PROBLEM TO WORK ON: When you repeat the entries, reproduce each line exactly and omit every picture.

Top of SUPPLIED DATA

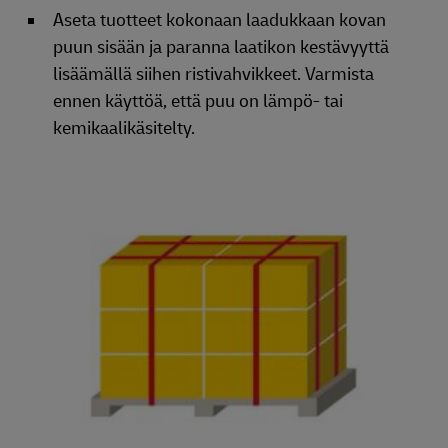
Aseta tuotteet kokonaan laadukkaan kovan
puun sisään ja paranna laatikon kestävyyttä
lisäämällä siihen ristivahvikkeet. Varmista
ennen käyttöä, että puu on lämpö- tai
kemikaalikäsitelty.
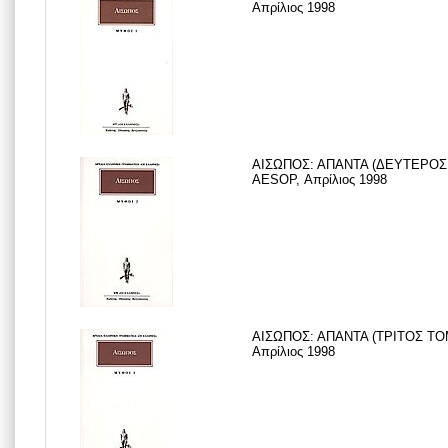
Απρίλιος 1998
ΑΙΣΩΠΟΣ: ΑΠΑΝΤΑ (ΔΕΥΤΕΡΟΣ Τ
AESOP, Απρίλιος 1998
ΑΙΣΩΠΟΣ: ΑΠΑΝΤΑ (ΤΡΙΤΟΣ ΤΟΜ
Απρίλιος 1998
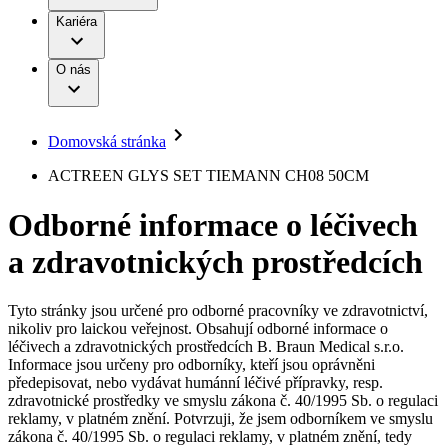
Terapie
B. Braun Avitum
Práce a kariéra
Kariéra
Naše kultura
Odpovědnost
Chirurgické motorové systémy
Odborné ambulance
Chirurgické nástroje a sterilizační kontejnery
Dialyzační střediska
Diverzita
O nás
Infuzní terapie
Vaše příležitost​
Onemocnění
Udržitelnost
Intervenční vaskulární terapie
Compliance
Kontinence a urologie
Sponzoring a dary
Služby pro pacienty
Léčba bolesti
Domovská stránka
Mimotělní očišťování krve
Média
Miniinvazivní chirurgie
B. Braun Avitum
ACTREEN GLYS SET TIEMANN CH08 50CM
Neurochirurgie
Tiskové zprávy
Nutriční terapie
Odborné informace o léčivech
Onkologie
Kontakt
Ortopedie
a zdravotnických prostředcích
Páteřní chirurgie
Kontaktní formulář
Péče o rány
Registrace k odběru newsletteru
Péče o stomii
Společnost
Prevence a kontrola infekcí
Tyto stránky jsou určené pro odborné pracovníky ve zdravotnictví,
Uzavírání ran
nikoliv pro laickou veřejnost. Obsahují odborné informace o
Odpovědnost
Řešení
léčivech a zdravotnických prostředcích B. Braun Medical s.r.o.
Nabídky pracovních míst
Informace jsou určeny pro odborníky, kteří jsou oprávněni
předepisovat, nebo vydávat humánní léčivé přípravky, resp.
Média
Terapie
Objevte své kariérní příležitosti ​v B. Braun. Vyhledejte náš trh
zdravotnické prostředky ve smyslu zákona č. 40/1995 Sb. o regulaci
práce​ pro zajímavé pozice.​
reklamy, v platném znění. Potvrzuji, že jsem odborníkem ve smyslu
zákona č. 40/1995 Sb. o regulaci reklamy, v platném znění, tedy
Kontakt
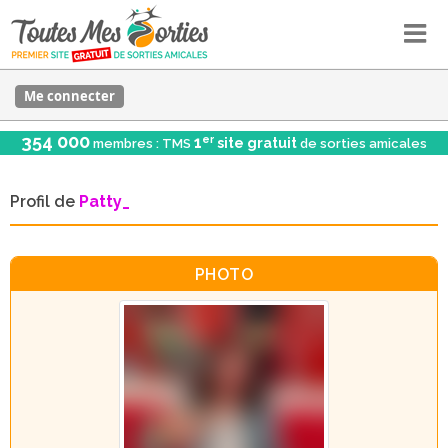
Me connecter
354 000
er
1
site gratuit
membres : TMS
de sorties amicales
Profil de
Patty_
PHOTO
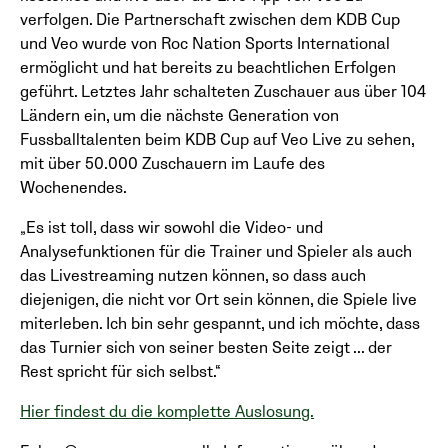
verfolgen. Die Partnerschaft zwischen dem KDB Cup
und Veo wurde von Roc Nation Sports International
ermöglicht und hat bereits zu beachtlichen Erfolgen
geführt. Letztes Jahr schalteten Zuschauer aus über 104
Ländern ein, um die nächste Generation von
Fussballtalenten beim KDB Cup auf Veo Live zu sehen,
mit über 50.000 Zuschauern im Laufe des
Wochenendes.
„Es ist toll, dass wir sowohl die Video- und
Analysefunktionen für die Trainer und Spieler als auch
das Livestreaming nutzen können, so dass auch
diejenigen, die nicht vor Ort sein können, die Spiele live
miterleben. Ich bin sehr gespannt, und ich möchte, dass
das Turnier sich von seiner besten Seite zeigt ... der
Rest spricht für sich selbst.“
Hier findest du die komplette Auslosung.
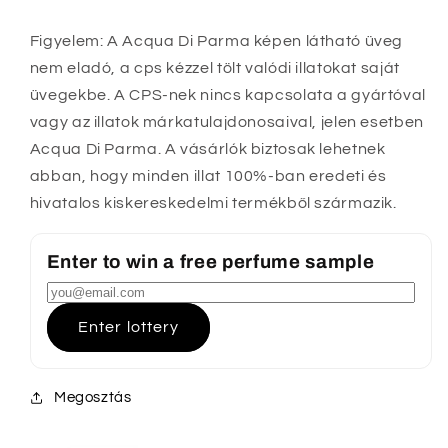
Figyelem: A Acqua Di Parma képen látható üveg
nem eladó, a cps kézzel tölt valódi illatokat saját
üvegekbe. A CPS-nek nincs kapcsolata a gyártóval
vagy az illatok márkatulajdonosaival, jelen esetben
Acqua Di Parma. A vásárlók biztosak lehetnek
abban, hogy minden illat 100%-ban eredeti és
hivatalos kiskereskedelmi termékből származik.
Enter to win a free perfume sample
Enter lottery
Megosztás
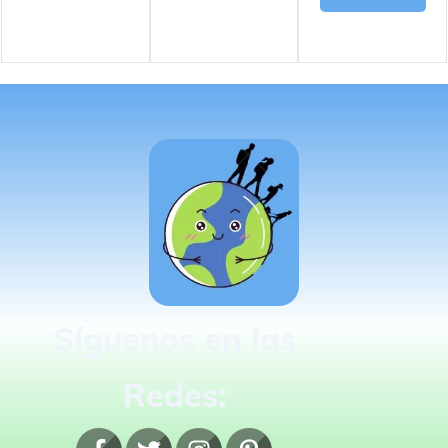
Síguenos en las
Redes:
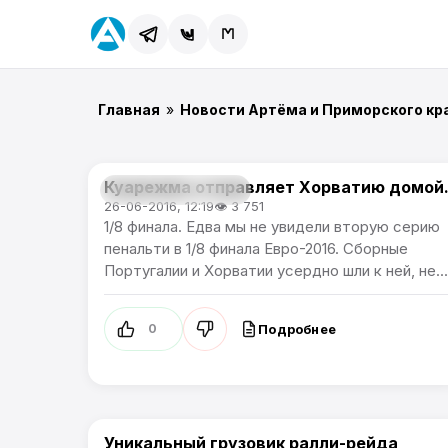
Главная
»
Новости Артёма и Приморского кр
Куарежма отправляет Хорватию домой
Чемпионат Европы
26-06-2016, 12:19
👁 3 751
1/8 финала. Едва мы не увидели вторую серию
пенальти в 1/8 финала Евро-2016. Сборные
Португалии и Хорватии усердно шли к ней, не...
Подробнее
0
Уникальный грузовик ралли-рейда
Спорт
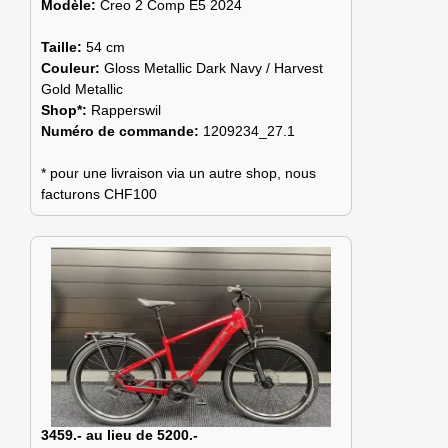
Modèle:
Creo 2 Comp E5 2024
Taille:
54 cm
Couleur:
Gloss Metallic Dark Navy / Harvest
Gold Metallic
Shop*:
Rapperswil
Numéro de commande:
1209234_27.1
* pour une livraison via un autre shop, nous
facturons CHF100
3459.- au lieu de 5200.-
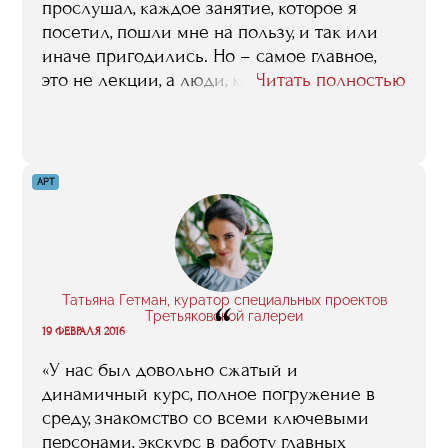
использую практически каждый день».
прослушал, каждое занятие, которое я
посетил, пошли мне на пользу, и так или
иначе пригодились. Но – самое главное,
это не лекции, а люди, которые их читают.
Читать полностью
То есть, основное, что RMA может своим
студентам дать, это возможность напрямую,
без посредников общаться с лучшими
профессионалами спортивной индустрии,
АРТ
какие только у нас в стране есть. Эту
возможность общения, установления
контактов, деловых связей с этими людьми,
с клубами, с федерациями, с компаниями,
где они работают, я всех потенциальных
Татьяна Гетман, куратор специальных проектов
“
абитуриентов призываю высоко ценить, и
Третьяковской галереи
19 ФЕВРАЛЯ 2016
максимально ее использовать».
«У нас был довольно сжатый и
динамичный курс, полное погружение в
среду, знакомство со всеми ключевыми
персонами, экскурс в работу главных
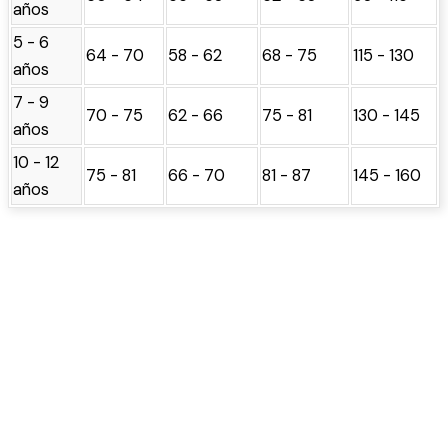
años
5 - 6
64 - 70
58 - 62
68 - 75
115 - 130
años
7 - 9
70 - 75
62 - 66
75 - 81
130 - 145
años
10 - 12
75 - 81
66 - 70
81 - 87
145 - 160
años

Bottom of SUPPLIED DATA

EXPECTED ANSWER:
Aseta tuotteet kokonaan laadukkaan kovan
puun sisään ja paranna laatikon kestävyyttä
lisäämällä siihen ristivahvikkeet. Varmista
ennen käyttöä, että puu on lämpö- tai
kemikaalikäsitelty.
Απρίλιος 1998
ΑΙΣΩΠΟΣ: ΑΠΑΝΤΑ (ΔΕΥΤΕΡΟΣ Τ
AESOP, Απρίλιος 1998
ΑΙΣΩΠΟΣ: ΑΠΑΝΤΑ (ΤΡΙΤΟΣ ΤΟΜ
Απρίλιος 1998
Terapie
B. Braun Avitum
Práce a kariéra
Kariéra
Naše kultura
Odpovědnost
Chirurgické motorové systémy
Odborné ambulance
Chirurgické nástroje a sterilizační kontejnery
Dialyzační střediska
Diverzita
O nás
Infuzní terapie
Vaše příležitost​
Onemocnění
Udržitelnost
Intervenční vaskulární terapie
Compliance
Kontinence a urologie
Sponzoring a dary
Služby pro pacienty
Léčba bolesti
Domovská stránka
Mimotělní očišťování krve
Média
Miniinvazivní chirurgie
B. Braun Avitum
ACTREEN GLYS SET TIEMANN CH08 50CM
Neurochirurgie
Tiskové zprávy
Nutriční terapie
Odborné informace o léčivech
Onkologie
Kontakt
Ortopedie
a zdravotnických prostředcích
Páteřní chirurgie
Kontaktní formulář
Péče o rány
Registrace k odběru newsletteru
Péče o stomii
Společnost
Prevence a kontrola infekcí
Tyto stránky jsou určené pro odborné pracovníky ve zdravotnictví,
Uzavírání ran
nikoliv pro laickou veřejnost. Obsahují odborné informace o
Odpovědnost
Řešení
léčivech a zdravotnických prostředcích B. Braun Medical s.r.o.
Nabídky pracovních míst
Informace jsou určeny pro odborníky, kteří jsou oprávněni
předepisovat, nebo vydávat humánní léčivé přípravky, resp.
Média
Terapie
Objevte své kariérní příležitosti ​v B. Braun. Vyhledejte náš trh
zdravotnické prostředky ve smyslu zákona č. 40/1995 Sb. o regulaci
práce​ pro zajímavé pozice.​
reklamy, v platném znění. Potvrzuji, že jsem odborníkem ve smyslu
zákona č. 40/1995 Sb. o regulaci reklamy, v platném znění, tedy
Kontakt
Me connecter
354 000
er
1
site gratuit
membres : TMS
de sorties amicales
Profil de
Patty_
PHOTO
verfolgen. Die Partnerschaft zwischen dem KDB Cup
und Veo wurde von Roc Nation Sports International
ermöglicht und hat bereits zu beachtlichen Erfolgen
geführt. Letztes Jahr schalteten Zuschauer aus über 104
Ländern ein, um die nächste Generation von
Fussballtalenten beim KDB Cup auf Veo Live zu sehen,
mit über 50.000 Zuschauern im Laufe des
Wochenendes.
„Es ist toll, dass wir sowohl die Video- und
Analysefunktionen für die Trainer und Spieler als auch
das Livestreaming nutzen können, so dass auch
diejenigen, die nicht vor Ort sein können, die Spiele live
miterleben. Ich bin sehr gespannt, und ich möchte, dass
das Turnier sich von seiner besten Seite zeigt ... der
Rest spricht für sich selbst.“
Hier findest du die komplette Auslosung.
Figyelem: A Acqua Di Parma képen látható üveg
nem eladó, a cps kézzel tölt valódi illatokat saját
üvegekbe. A CPS-nek nincs kapcsolata a gyártóval
vagy az illatok márkatulajdonosaival, jelen esetben
Acqua Di Parma. A vásárlók biztosak lehetnek
abban, hogy minden illat 100%-ban eredeti és
hivatalos kiskereskedelmi termékből származik.
Enter to win a free perfume sample
Enter lottery
Megosztás
Síguenos en las
Redes:
Главная
»
Новости Артёма и Приморского кр
Куарежма отправляет Хорватию домой
Чемпионат Европы
26-06-2016, 12:19
👁 3 751
1/8 финала. Едва мы не увидели вторую серию
пенальти в 1/8 финала Евро-2016. Сборные
Португалии и Хорватии усердно шли к ней, не...
Подробнее
0
Уникальный грузовик ралли-рейда
Спорт
Modèle:
Creo 2 Comp E5 2024
Taille:
54 cm
Couleur:
Gloss Metallic Dark Navy / Harvest
Gold Metallic
Shop*:
Rapperswil
Numéro de commande:
1209234_27.1
* pour une livraison via un autre shop, nous
facturons CHF100
3459.- au lieu de 5200.-
использую практически каждый день».
прослушал, каждое занятие, которое я
посетил, пошли мне на пользу, и так или
иначе пригодились. Но – самое главное,
это не лекции, а люди, которые их читают.
Читать полностью
То есть, основное, что RMA может своим
студентам дать, это возможность напрямую,
без посредников общаться с лучшими
профессионалами спортивной индустрии,
АРТ
какие только у нас в стране есть. Эту
возможность общения, установления
контактов, деловых связей с этими людьми,
с клубами, с федерациями, с компаниями,
где они работают, я всех потенциальных
Татьяна Гетман, куратор специальных проектов
“
абитуриентов призываю высоко ценить, и
Третьяковской галереи
19 ФЕВРАЛЯ 2016
максимально ее использовать».
«У нас был довольно сжатый и
динамичный курс, полное погружение в
среду, знакомство со всеми ключевыми
персонами, экскурс в работу главных
años
5 - 6
64 - 70
58 - 62
68 - 75
115 - 130
años
7 - 9
70 - 75
62 - 66
75 - 81
130 - 145
años
10 - 12
75 - 81
66 - 70
81 - 87
145 - 160
años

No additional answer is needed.